## Work to complete
Within the material below, locate the line with "vida ¿Cómo si" and the line with "pues los consumidores", then return those two lines and all lines between them, exactly as written.

## Material shown
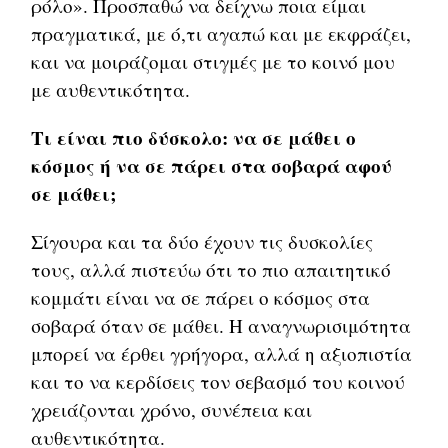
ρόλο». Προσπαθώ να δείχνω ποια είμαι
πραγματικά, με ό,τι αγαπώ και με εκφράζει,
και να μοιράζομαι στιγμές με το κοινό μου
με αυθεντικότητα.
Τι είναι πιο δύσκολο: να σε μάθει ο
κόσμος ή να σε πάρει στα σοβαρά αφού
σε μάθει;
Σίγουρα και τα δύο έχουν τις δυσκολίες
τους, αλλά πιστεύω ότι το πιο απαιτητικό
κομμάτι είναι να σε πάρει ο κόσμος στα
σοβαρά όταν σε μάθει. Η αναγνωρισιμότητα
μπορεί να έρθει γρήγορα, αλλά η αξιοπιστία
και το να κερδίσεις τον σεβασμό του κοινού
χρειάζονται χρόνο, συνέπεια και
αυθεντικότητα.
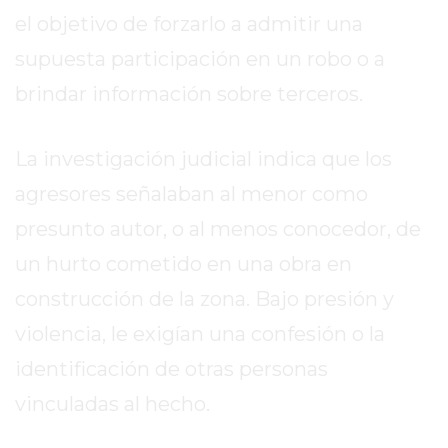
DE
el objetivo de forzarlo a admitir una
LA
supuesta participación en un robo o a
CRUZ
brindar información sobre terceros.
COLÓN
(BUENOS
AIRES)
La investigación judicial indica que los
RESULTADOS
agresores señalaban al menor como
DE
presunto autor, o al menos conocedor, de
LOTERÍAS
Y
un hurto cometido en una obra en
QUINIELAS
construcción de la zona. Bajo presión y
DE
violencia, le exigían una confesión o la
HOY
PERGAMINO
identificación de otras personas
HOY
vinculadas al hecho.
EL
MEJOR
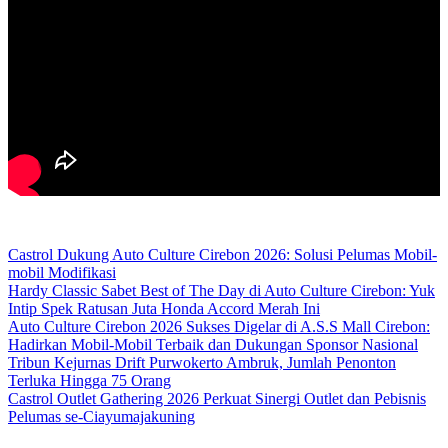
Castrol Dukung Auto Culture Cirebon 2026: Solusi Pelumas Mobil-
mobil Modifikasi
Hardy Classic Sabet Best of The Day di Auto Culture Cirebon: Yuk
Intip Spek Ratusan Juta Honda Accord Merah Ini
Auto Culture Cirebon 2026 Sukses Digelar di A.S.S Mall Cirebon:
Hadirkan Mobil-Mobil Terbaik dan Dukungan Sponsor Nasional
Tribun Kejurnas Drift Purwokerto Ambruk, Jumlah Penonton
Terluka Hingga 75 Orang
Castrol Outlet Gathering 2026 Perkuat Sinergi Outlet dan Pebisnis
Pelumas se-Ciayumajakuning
...
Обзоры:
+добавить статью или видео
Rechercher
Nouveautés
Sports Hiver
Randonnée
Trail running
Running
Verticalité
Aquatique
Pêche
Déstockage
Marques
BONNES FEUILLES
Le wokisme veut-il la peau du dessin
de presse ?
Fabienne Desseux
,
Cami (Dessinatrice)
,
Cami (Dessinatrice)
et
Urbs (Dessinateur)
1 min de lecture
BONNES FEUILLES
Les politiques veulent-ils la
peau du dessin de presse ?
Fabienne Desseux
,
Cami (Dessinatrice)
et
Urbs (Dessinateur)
---
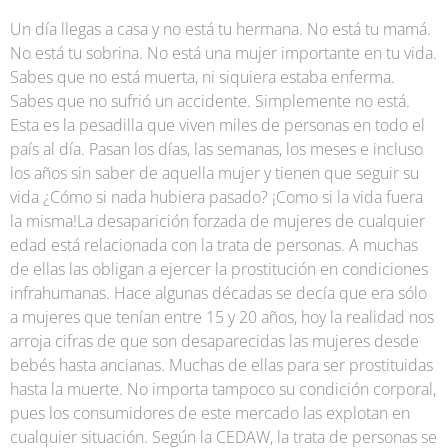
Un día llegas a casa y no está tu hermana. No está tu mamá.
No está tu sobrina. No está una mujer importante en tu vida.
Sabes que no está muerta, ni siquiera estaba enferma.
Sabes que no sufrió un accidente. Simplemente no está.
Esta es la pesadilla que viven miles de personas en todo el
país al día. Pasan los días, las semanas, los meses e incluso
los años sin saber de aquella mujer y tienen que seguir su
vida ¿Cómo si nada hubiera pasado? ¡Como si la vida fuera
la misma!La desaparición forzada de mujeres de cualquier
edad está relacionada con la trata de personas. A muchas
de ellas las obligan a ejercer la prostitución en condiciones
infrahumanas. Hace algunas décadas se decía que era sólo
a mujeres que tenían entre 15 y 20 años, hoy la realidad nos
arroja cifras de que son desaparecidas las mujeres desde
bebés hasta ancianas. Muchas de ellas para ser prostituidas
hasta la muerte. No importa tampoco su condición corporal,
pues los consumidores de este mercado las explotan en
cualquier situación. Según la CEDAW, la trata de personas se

## Task output
vida ¿Cómo si nada hubiera pasado? ¡Como si la vida fuera
la misma!La desaparición forzada de mujeres de cualquier
edad está relacionada con la trata de personas. A muchas
de ellas las obligan a ejercer la prostitución en condiciones
infrahumanas. Hace algunas décadas se decía que era sólo
a mujeres que tenían entre 15 y 20 años, hoy la realidad nos
arroja cifras de que son desaparecidas las mujeres desde
bebés hasta ancianas. Muchas de ellas para ser prostituidas
hasta la muerte. No importa tampoco su condición corporal,
pues los consumidores de este mercado las explotan en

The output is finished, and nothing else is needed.